#### Instructions for the task:
Report only how many lines of the records contain the word "Postani".

◇ ◇ ◇ ◇ ◇ ◇ ◇

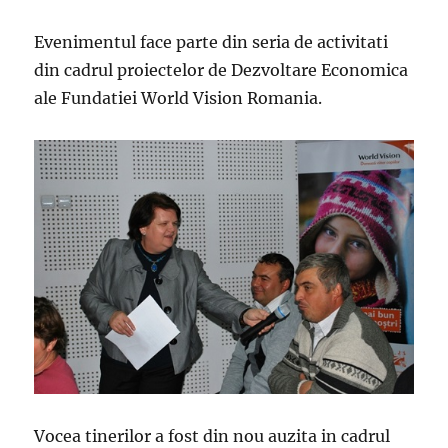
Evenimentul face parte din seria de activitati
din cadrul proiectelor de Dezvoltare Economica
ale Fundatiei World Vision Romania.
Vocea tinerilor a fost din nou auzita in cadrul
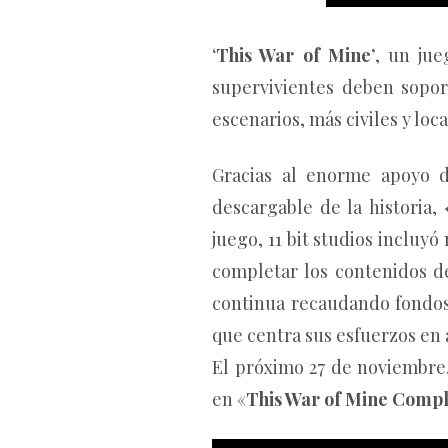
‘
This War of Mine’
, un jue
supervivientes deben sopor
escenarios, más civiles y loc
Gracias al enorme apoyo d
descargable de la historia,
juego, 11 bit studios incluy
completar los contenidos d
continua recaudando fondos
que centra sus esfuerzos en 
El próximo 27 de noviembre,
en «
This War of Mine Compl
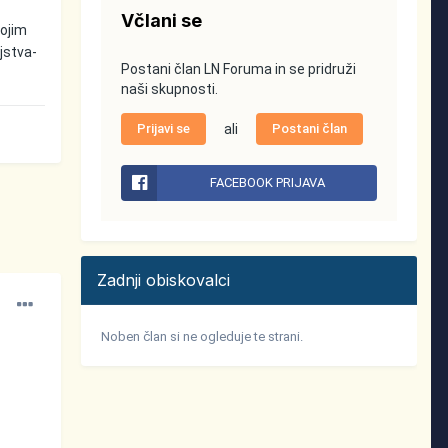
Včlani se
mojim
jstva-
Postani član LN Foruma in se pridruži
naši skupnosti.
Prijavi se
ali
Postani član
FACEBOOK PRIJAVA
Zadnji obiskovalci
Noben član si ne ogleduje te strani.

◇ ◇ ◇ ◇ ◇ ◇ ◇

#### Exercise answer:
2